Seeing that you have been in the business a lot longer than myself and have also been a MM and now educator, I would like to know how you view this argument and how you would respond? I value your opinion and would appreciate any feedback.
It's reasonable for different people to have different points of view on specific issues. Politics, for example.
Some situations are known to be true, based on a large amount of evidence. Yet there are those who choose not to believe the evidence and form their own conclusions. The fact that global warming is a result of human actions, for example.
Is trading iron condors gambling? I don't believe that there's room for two positions on that issue, but it requires a lengthy reply.
- All attempts to make money by buying something (or selling it short) and then selling it to someone else at a higher price, is gambling. After all, there's no guarantee of earning a profit (winning the gamble) and there's always a chance of taking a loss (losing the gamble). That seems to be a good definition of gambling.

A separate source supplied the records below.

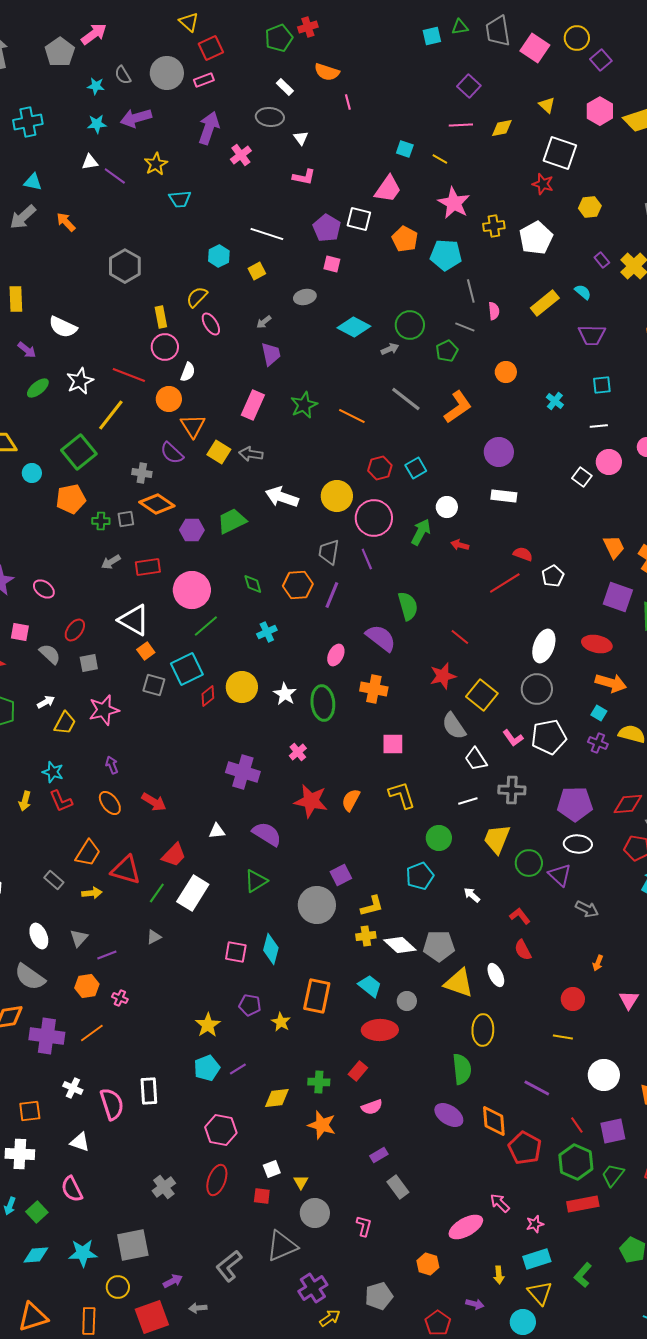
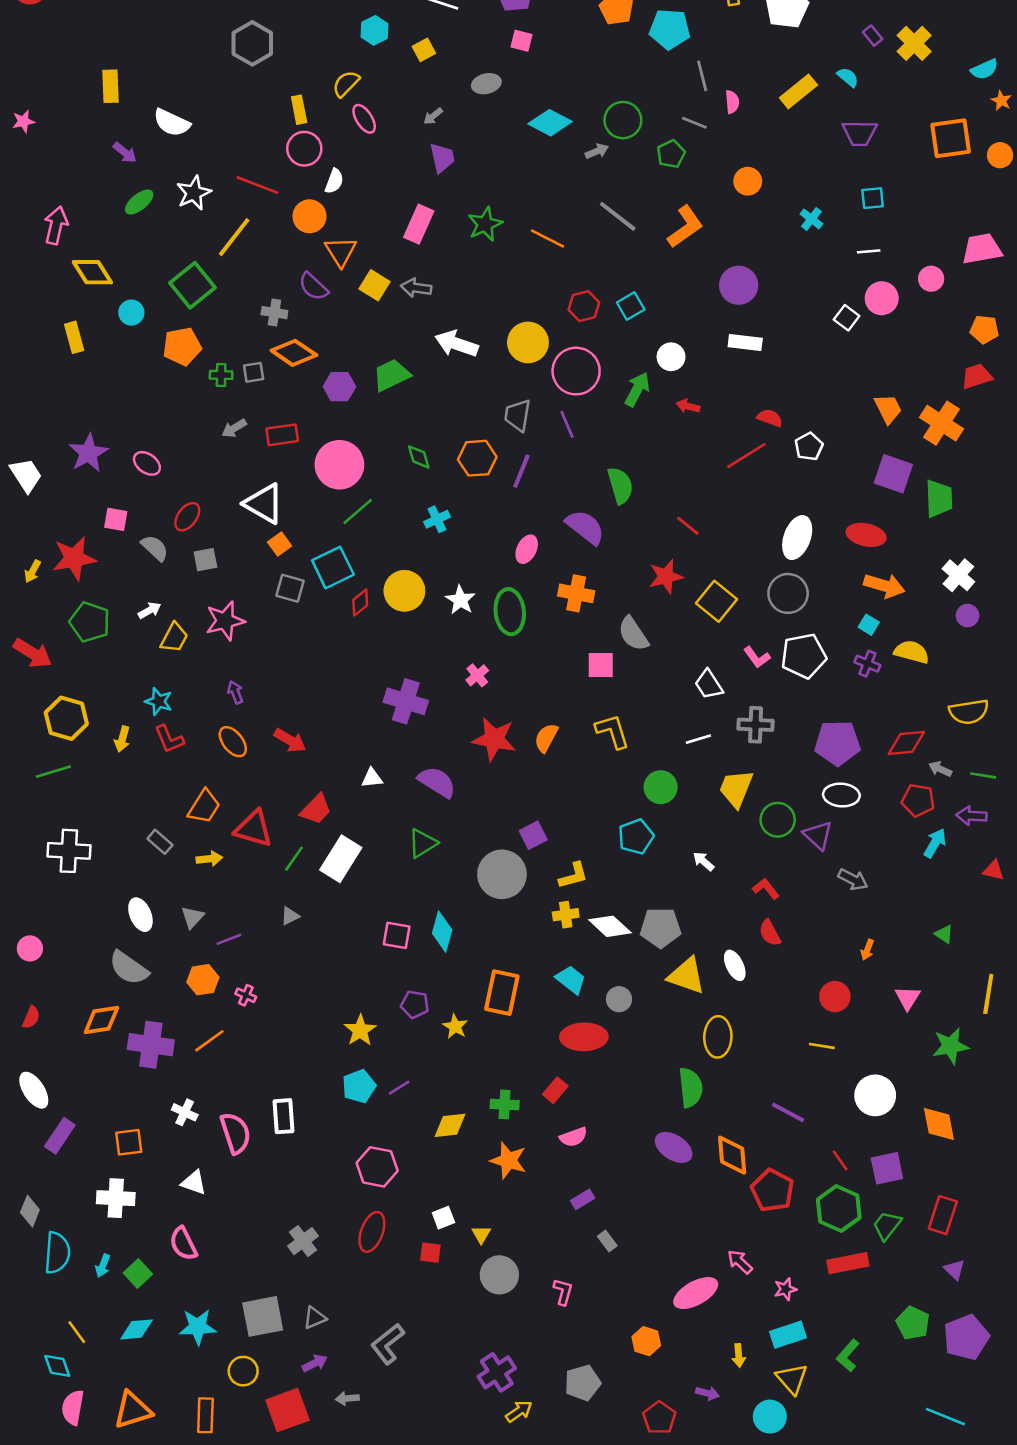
gray semicircle: (454, 726) -> (633, 634), moved
gray rectangle: (398, 1187) -> (607, 1241), size x0.7
gray triangle: (282, 1246) -> (315, 1318), moved, size x0.6

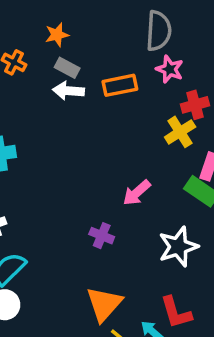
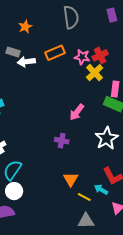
orange star: (57, 35) -> (25, 27), moved
gray rectangle: (67, 68) -> (13, 52), moved
pink star: (170, 69) -> (82, 57), moved
orange triangle: (104, 304) -> (71, 179), size x0.7

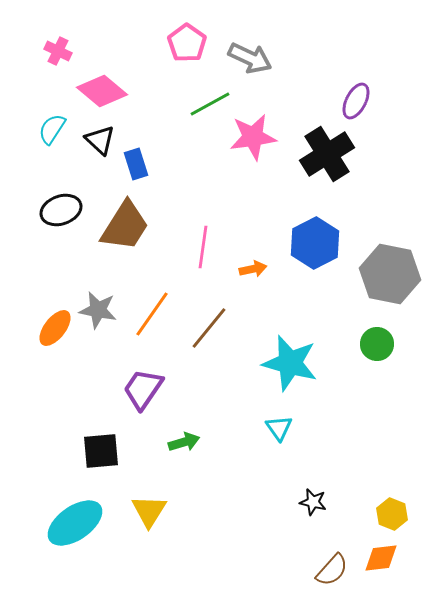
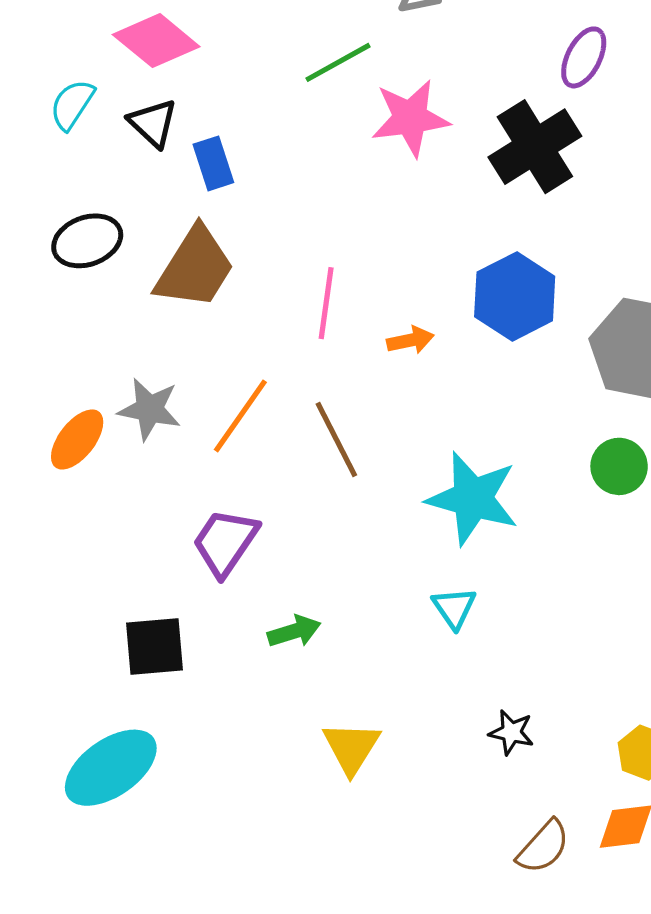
brown line: (209, 328) -> (336, 439), turned -66
yellow triangle: (149, 511) -> (351, 747), moved

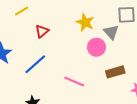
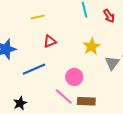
pink circle: (96, 47) -> (74, 77), moved
brown rectangle: (115, 72) -> (86, 101), moved

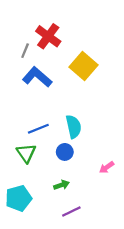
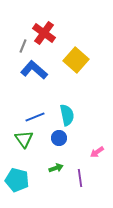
cyan pentagon: (18, 198) -> (17, 180), turned 30
purple line: (71, 211) -> (80, 178), moved, turned -72

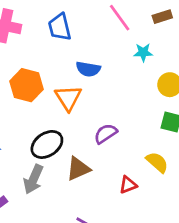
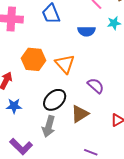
blue semicircle: (88, 69) -> (86, 31), moved
purple semicircle: (106, 134) -> (96, 86), turned 84

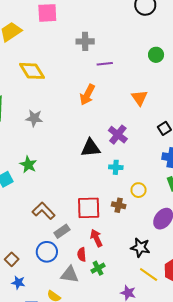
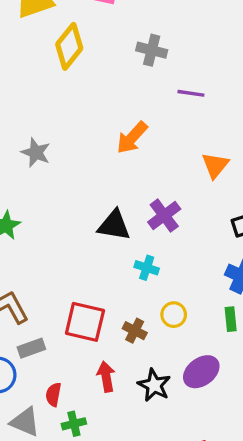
purple line: (105, 64) -> (191, 93), moved
yellow diamond: (32, 71) -> (69, 46), moved, turned 56
red arrow: (96, 238) -> (106, 377), moved
black star: (140, 247) -> (154, 385), moved

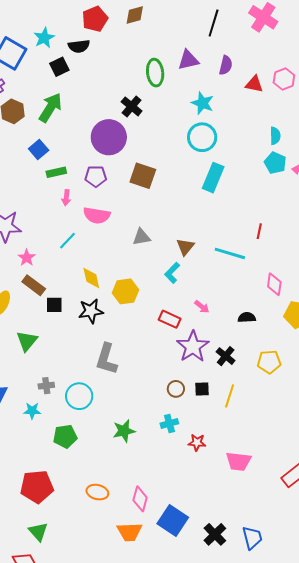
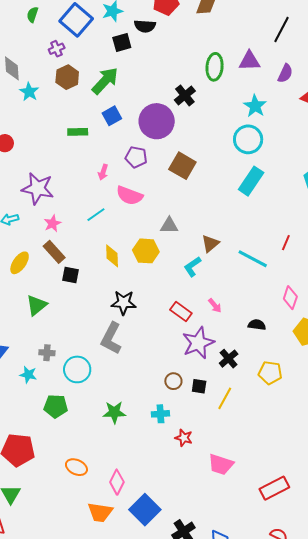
blue square: (39, 150) -> (112, 116), moved
green rectangle: (56, 172) -> (78, 132), moved
yellow hexagon: (125, 291) -> (146, 251), moved
black star: (91, 311) -> (124, 303), moved

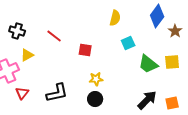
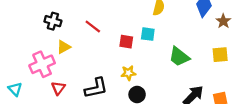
cyan square: (128, 43) -> (148, 34), moved, turned 32
green trapezoid: (148, 64) -> (179, 57), moved
yellow star: (96, 79) -> (128, 73), moved

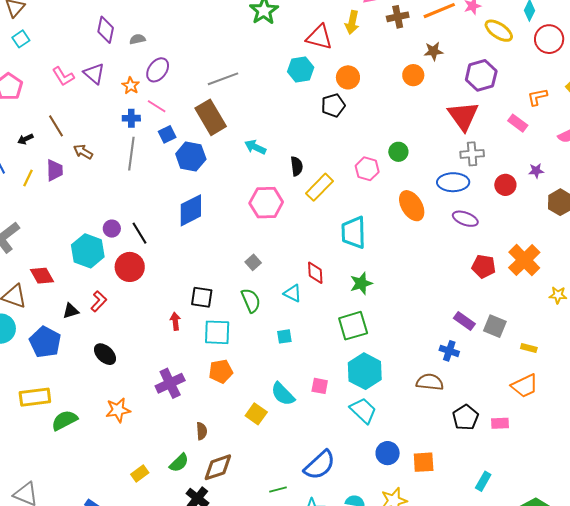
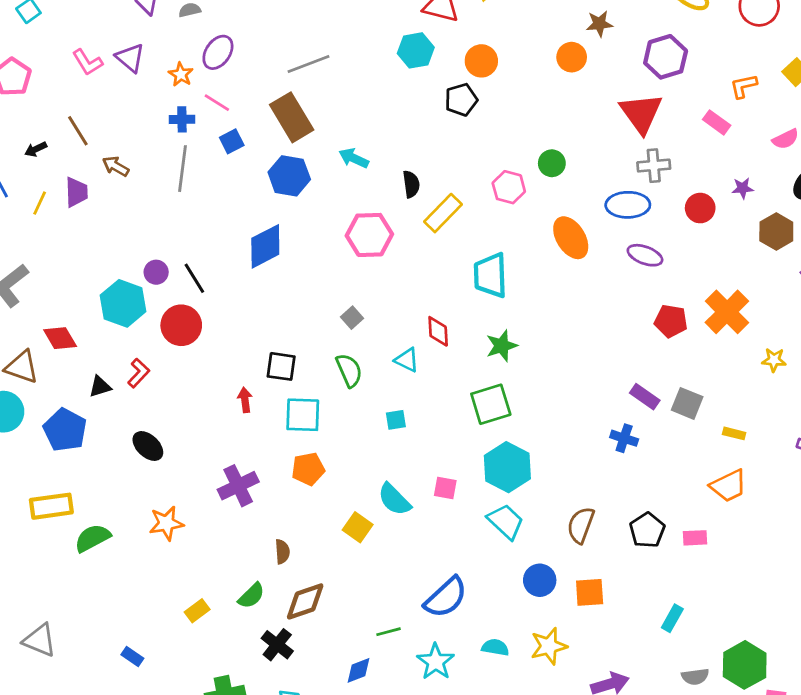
blue hexagon: (191, 157) -> (289, 176), moved
brown semicircle: (430, 382) -> (581, 525), moved, turned -76

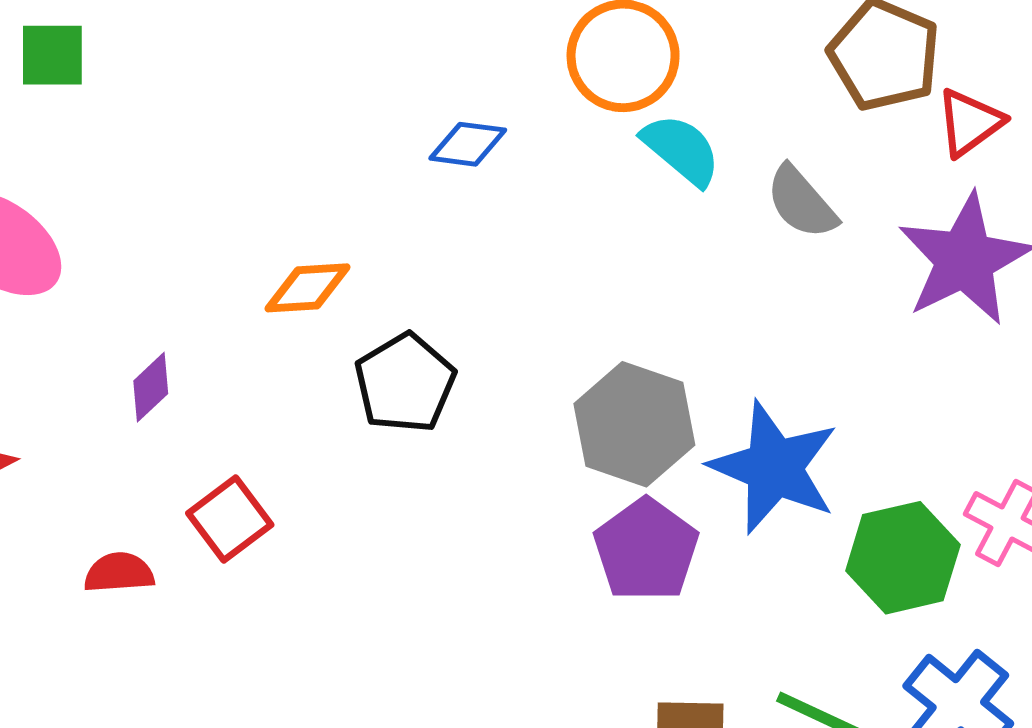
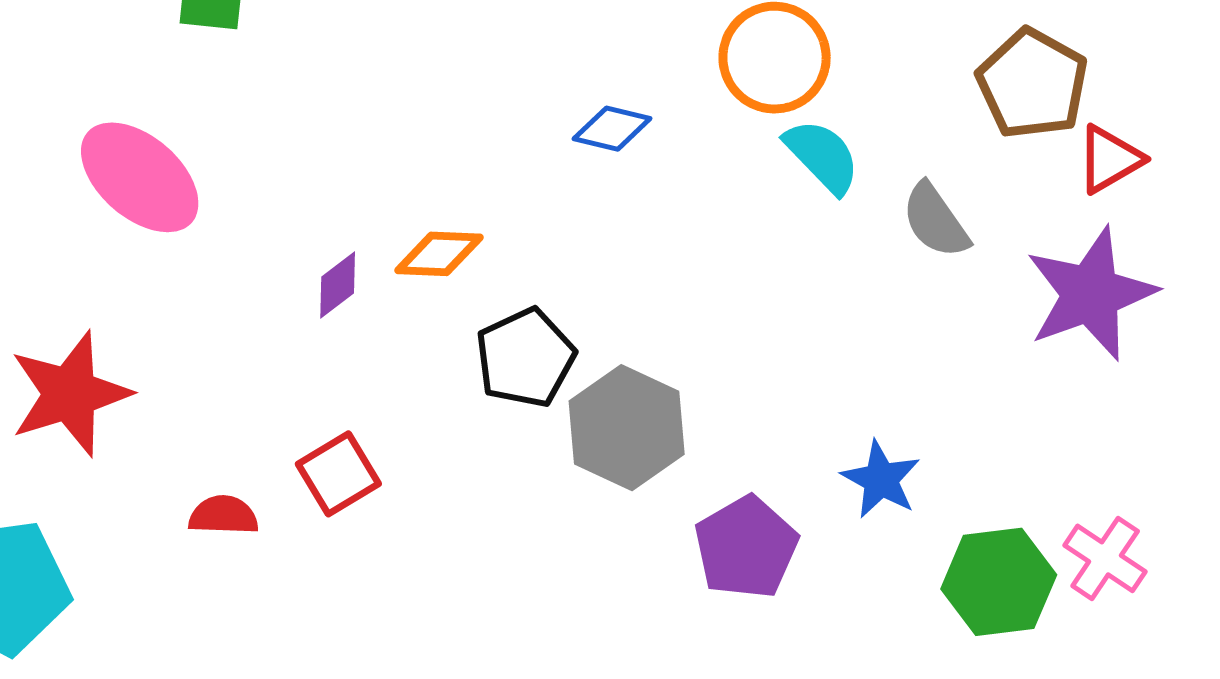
purple diamond: (151, 387) -> (338, 285), moved
gray hexagon: (634, 424) -> (627, 428), moved
blue star: (774, 467) -> (881, 479), size x0.6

- If you buy a poker hand, a parimutuel ticket (horse racing), some real estate, art, stock or option, you are – by definition – gambling. Real estate agents charge enormous fees, auction houses charge fees to both the buyers and sellers, stock brokers charge smaller fees, while others (race tracks and casinos) take part of the pot. Those fees reduce the chances that you can win. But, despite the odds, we play.
- We invest. In fact, the prudent investor rule is a legal doctrine that guides investment managers, and one of its tenets is that the prudent investor should own a diversified stock portfolio. There's virtually no one who would suggest that it's right for the prudent investor to gamble, and investing in the stock market is accepted as an intelligent and necessary thing to do.
- Some gambles are simply bad bets – buying a lottery ticket for example.
- Here's a question for the trader who challenges your investing choices: Is it gambling to buy stocks? You say he is a broker for a large trading firm. I doubt he will tell you it's gambling to own stocks.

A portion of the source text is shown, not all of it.